= YOUR INSTRUCTIONS =
Repeat exactly every line that comes at or after the line containing "sự hy sinh của", through the end of the entries below.

"""

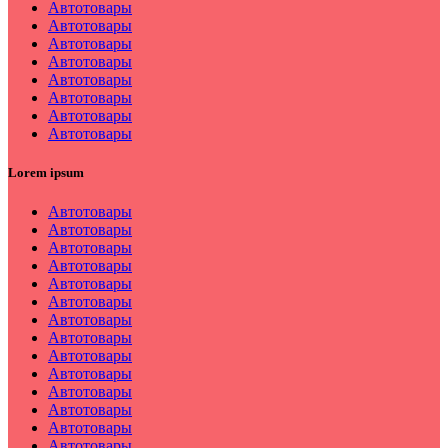
Автотовары
Автотовары
Автотовары
Автотовары
Автотовары
Автотовары
Автотовары
Автотовары
Lorem ipsum
Автотовары
Автотовары
Автотовары
Автотовары
Автотовары
Автотовары
Автотовары
Автотовары
Автотовары
Автотовары
Автотовары
Автотовары
Автотовары
Автотовары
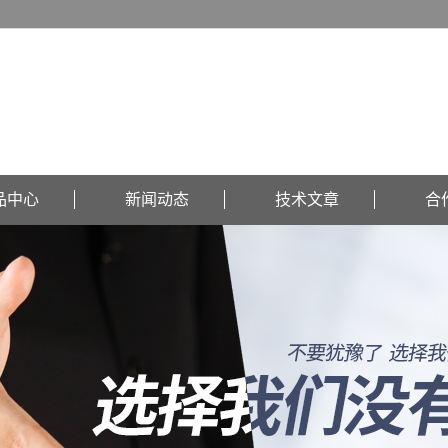
品中心
新闻动态
技术文章
合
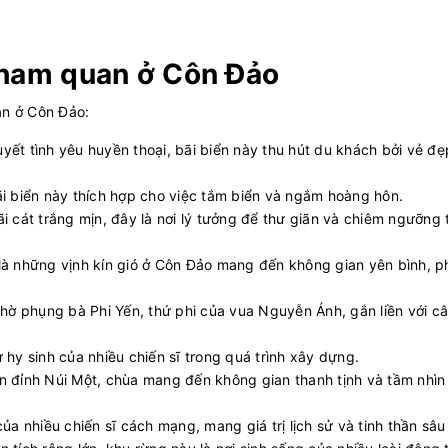
tham quan ở Côn Đảo
an ở Côn Đảo:
huyết tình yêu huyền thoại, bãi biển này thu hút du khách bởi vẻ đẹ
bãi biển này thích hợp cho việc tắm biển và ngắm hoàng hôn.
i cát trắng mịn, đây là nơi lý tưởng để thư giãn và chiêm ngưỡng 
 là những vịnh kín gió ở Côn Đảo mang đến không gian yên bình, p
 thờ phụng bà Phi Yến, thứ phi của vua Nguyễn Ánh, gắn liền với c
sự hy sinh của nhiều chiến sĩ trong quá trình xây dựng.
n đỉnh Núi Một, chùa mang đến không gian thanh tịnh và tầm nhìn
của nhiều chiến sĩ cách mạng, mang giá trị lịch sử và tinh thần sâu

"""

= TASK RESPONSE =
sự hy sinh của nhiều chiến sĩ trong quá trình xây dựng.
n đỉnh Núi Một, chùa mang đến không gian thanh tịnh và tầm nhìn
của nhiều chiến sĩ cách mạng, mang giá trị lịch sử và tinh thần sâu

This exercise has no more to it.